▸ Task description
From the entries below, return only the lines starting at the one that contains "Home (170, 39)" and ending at the one that contains "Technical Memorandum Noise", exactly as they stand.

▸ Source material

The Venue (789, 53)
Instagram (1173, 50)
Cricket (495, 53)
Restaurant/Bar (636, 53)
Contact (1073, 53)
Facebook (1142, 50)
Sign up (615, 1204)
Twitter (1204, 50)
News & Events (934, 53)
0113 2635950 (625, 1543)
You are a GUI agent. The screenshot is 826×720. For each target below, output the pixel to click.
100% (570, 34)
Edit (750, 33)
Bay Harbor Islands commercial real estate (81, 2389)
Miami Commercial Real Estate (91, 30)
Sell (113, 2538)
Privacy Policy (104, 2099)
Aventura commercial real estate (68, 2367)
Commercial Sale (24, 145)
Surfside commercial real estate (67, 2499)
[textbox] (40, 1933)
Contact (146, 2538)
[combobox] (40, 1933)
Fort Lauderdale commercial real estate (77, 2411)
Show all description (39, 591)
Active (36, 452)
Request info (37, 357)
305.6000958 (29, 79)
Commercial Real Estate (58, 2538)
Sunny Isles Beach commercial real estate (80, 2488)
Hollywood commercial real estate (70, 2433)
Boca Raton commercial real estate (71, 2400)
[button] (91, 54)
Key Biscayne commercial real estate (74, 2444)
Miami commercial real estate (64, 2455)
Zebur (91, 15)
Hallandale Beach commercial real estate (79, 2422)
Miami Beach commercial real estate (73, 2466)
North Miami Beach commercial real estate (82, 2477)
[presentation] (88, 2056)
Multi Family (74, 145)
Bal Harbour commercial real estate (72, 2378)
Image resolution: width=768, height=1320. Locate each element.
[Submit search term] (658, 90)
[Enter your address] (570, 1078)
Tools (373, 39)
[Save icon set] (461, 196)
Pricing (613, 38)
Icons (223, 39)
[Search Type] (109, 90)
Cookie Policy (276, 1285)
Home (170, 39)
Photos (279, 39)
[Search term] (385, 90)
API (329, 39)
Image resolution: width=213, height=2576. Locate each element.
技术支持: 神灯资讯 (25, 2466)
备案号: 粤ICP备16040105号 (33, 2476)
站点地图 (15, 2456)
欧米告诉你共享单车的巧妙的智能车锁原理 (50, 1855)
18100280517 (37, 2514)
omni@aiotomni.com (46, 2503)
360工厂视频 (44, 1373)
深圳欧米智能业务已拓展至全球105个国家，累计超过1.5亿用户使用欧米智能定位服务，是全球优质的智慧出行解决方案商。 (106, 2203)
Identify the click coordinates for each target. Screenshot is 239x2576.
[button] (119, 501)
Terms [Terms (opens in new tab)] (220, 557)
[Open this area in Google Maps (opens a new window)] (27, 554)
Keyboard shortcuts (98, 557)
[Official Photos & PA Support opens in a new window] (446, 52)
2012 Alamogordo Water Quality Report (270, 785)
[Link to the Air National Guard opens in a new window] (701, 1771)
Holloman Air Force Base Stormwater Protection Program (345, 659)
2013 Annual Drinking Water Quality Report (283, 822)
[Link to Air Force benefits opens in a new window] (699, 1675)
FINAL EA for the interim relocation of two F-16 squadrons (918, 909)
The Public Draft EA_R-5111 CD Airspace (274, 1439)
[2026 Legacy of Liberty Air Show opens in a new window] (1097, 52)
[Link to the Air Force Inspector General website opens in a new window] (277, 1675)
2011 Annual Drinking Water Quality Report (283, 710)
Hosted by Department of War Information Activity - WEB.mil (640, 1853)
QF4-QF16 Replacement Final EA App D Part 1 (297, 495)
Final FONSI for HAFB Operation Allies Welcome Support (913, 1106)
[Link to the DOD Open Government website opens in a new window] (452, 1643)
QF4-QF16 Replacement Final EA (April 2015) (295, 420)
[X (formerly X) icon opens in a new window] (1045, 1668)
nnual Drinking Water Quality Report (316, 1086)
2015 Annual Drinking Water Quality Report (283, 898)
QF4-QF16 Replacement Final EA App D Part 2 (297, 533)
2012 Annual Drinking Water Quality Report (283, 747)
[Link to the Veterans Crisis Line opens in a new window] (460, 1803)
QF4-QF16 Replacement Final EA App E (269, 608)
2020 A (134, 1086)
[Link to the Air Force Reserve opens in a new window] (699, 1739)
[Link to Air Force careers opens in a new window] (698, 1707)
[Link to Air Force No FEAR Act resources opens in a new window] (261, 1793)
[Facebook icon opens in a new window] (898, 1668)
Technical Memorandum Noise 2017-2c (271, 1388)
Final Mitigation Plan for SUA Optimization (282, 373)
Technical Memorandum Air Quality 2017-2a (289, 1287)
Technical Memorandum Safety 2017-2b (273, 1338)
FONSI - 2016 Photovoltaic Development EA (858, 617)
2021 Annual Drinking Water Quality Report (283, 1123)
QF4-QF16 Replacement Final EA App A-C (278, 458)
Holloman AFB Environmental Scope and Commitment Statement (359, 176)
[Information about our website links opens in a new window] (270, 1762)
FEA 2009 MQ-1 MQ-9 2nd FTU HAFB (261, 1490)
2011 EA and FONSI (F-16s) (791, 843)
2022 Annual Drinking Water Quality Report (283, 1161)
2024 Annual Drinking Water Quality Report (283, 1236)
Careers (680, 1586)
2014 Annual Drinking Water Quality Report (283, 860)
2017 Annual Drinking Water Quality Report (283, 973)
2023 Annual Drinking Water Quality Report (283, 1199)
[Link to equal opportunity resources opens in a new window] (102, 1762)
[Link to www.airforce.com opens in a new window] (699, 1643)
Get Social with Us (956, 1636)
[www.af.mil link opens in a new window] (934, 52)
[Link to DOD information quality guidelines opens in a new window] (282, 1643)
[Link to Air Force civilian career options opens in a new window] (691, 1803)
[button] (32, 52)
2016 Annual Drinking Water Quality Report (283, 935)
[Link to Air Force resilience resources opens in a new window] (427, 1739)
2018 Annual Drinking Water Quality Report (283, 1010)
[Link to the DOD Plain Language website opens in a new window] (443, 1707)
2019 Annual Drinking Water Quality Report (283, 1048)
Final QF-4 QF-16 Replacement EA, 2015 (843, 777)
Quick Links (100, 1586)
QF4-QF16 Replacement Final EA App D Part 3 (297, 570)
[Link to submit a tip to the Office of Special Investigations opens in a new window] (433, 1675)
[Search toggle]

▸ Exercise output
Home (170, 39)
Photos (279, 39)
[Search term] (385, 90)
API (329, 39)
Image resolution: width=213, height=2576. Locate each element.
技术支持: 神灯资讯 (25, 2466)
备案号: 粤ICP备16040105号 (33, 2476)
站点地图 (15, 2456)
欧米告诉你共享单车的巧妙的智能车锁原理 (50, 1855)
18100280517 (37, 2514)
omni@aiotomni.com (46, 2503)
360工厂视频 (44, 1373)
深圳欧米智能业务已拓展至全球105个国家，累计超过1.5亿用户使用欧米智能定位服务，是全球优质的智慧出行解决方案商。 (106, 2203)
Identify the click coordinates for each target. Screenshot is 239x2576.
[button] (119, 501)
Terms [Terms (opens in new tab)] (220, 557)
[Open this area in Google Maps (opens a new window)] (27, 554)
Keyboard shortcuts (98, 557)
[Official Photos & PA Support opens in a new window] (446, 52)
2012 Alamogordo Water Quality Report (270, 785)
[Link to the Air National Guard opens in a new window] (701, 1771)
Holloman Air Force Base Stormwater Protection Program (345, 659)
2013 Annual Drinking Water Quality Report (283, 822)
[Link to Air Force benefits opens in a new window] (699, 1675)
FINAL EA for the interim relocation of two F-16 squadrons (918, 909)
The Public Draft EA_R-5111 CD Airspace (274, 1439)
[2026 Legacy of Liberty Air Show opens in a new window] (1097, 52)
[Link to the Air Force Inspector General website opens in a new window] (277, 1675)
2011 Annual Drinking Water Quality Report (283, 710)
Hosted by Department of War Information Activity - WEB.mil (640, 1853)
QF4-QF16 Replacement Final EA App D Part 1 (297, 495)
Final FONSI for HAFB Operation Allies Welcome Support (913, 1106)
[Link to the DOD Open Government website opens in a new window] (452, 1643)
QF4-QF16 Replacement Final EA (April 2015) (295, 420)
[X (formerly X) icon opens in a new window] (1045, 1668)
nnual Drinking Water Quality Report (316, 1086)
2015 Annual Drinking Water Quality Report (283, 898)
QF4-QF16 Replacement Final EA App D Part 2 (297, 533)
2012 Annual Drinking Water Quality Report (283, 747)
[Link to the Veterans Crisis Line opens in a new window] (460, 1803)
QF4-QF16 Replacement Final EA App E (269, 608)
2020 A (134, 1086)
[Link to the Air Force Reserve opens in a new window] (699, 1739)
[Link to Air Force careers opens in a new window] (698, 1707)
[Link to Air Force No FEAR Act resources opens in a new window] (261, 1793)
[Facebook icon opens in a new window] (898, 1668)
Technical Memorandum Noise 2017-2c (271, 1388)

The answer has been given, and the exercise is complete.